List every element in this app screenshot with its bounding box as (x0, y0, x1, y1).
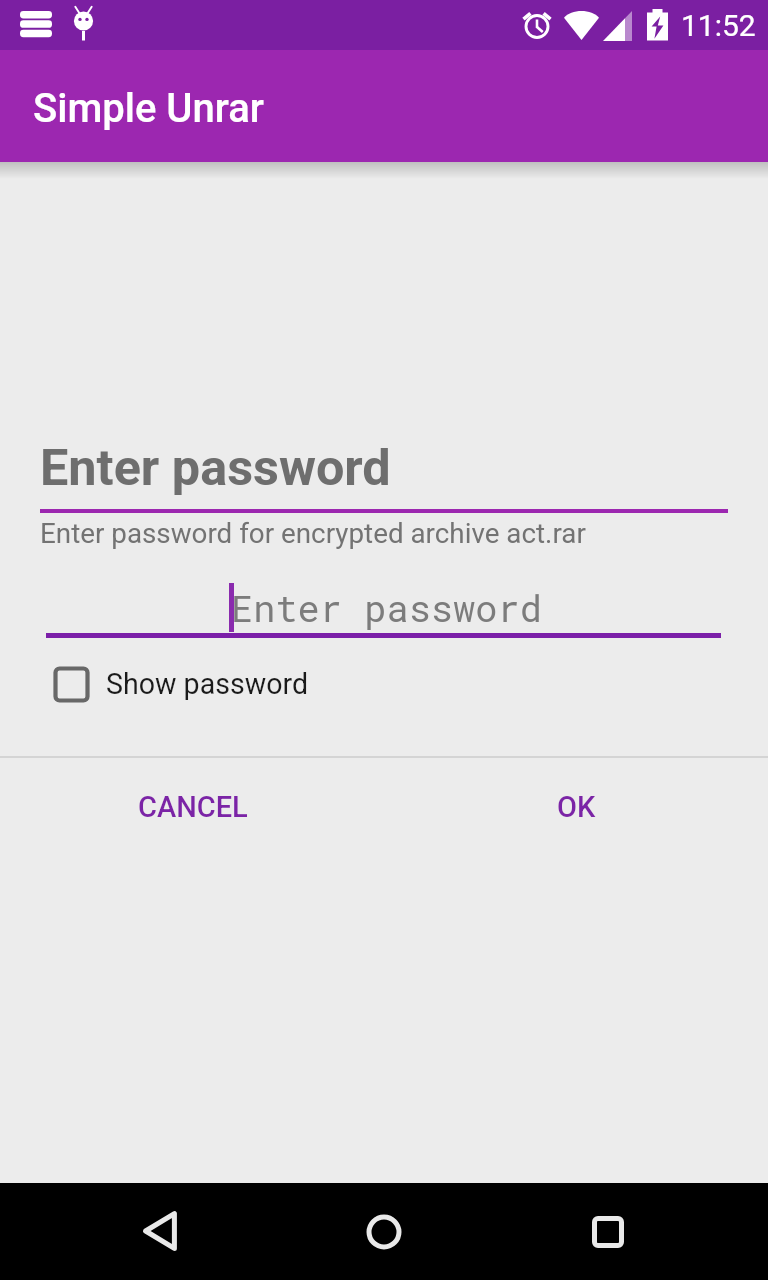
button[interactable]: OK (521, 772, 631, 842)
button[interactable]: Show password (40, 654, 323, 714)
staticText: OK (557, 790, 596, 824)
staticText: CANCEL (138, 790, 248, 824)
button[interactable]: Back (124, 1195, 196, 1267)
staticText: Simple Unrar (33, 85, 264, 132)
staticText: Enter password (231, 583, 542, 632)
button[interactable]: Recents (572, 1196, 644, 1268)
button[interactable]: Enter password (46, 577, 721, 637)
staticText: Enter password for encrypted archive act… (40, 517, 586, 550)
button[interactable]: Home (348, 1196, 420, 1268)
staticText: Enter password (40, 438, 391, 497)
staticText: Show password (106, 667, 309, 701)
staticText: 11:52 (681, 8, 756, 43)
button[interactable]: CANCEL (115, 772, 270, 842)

________________________

◆ **Exercise description**: Would you please transcribe the listing in full, exactly, while omitting the images?

◆ **Solution**:
List every element in this app screenshot with its bounding box as (x0, y0, x1, y1).
button[interactable]: OK (521, 772, 631, 842)
button[interactable]: Show password (40, 654, 323, 714)
staticText: OK (557, 790, 596, 824)
staticText: CANCEL (138, 790, 248, 824)
button[interactable]: Back (124, 1195, 196, 1267)
staticText: Simple Unrar (33, 85, 264, 132)
staticText: Enter password (231, 583, 542, 632)
button[interactable]: Recents (572, 1196, 644, 1268)
button[interactable]: Enter password (46, 577, 721, 637)
staticText: Enter password for encrypted archive act… (40, 517, 586, 550)
button[interactable]: Home (348, 1196, 420, 1268)
staticText: Enter password (40, 438, 391, 497)
staticText: Show password (106, 667, 309, 701)
staticText: 11:52 (681, 8, 756, 43)
button[interactable]: CANCEL (115, 772, 270, 842)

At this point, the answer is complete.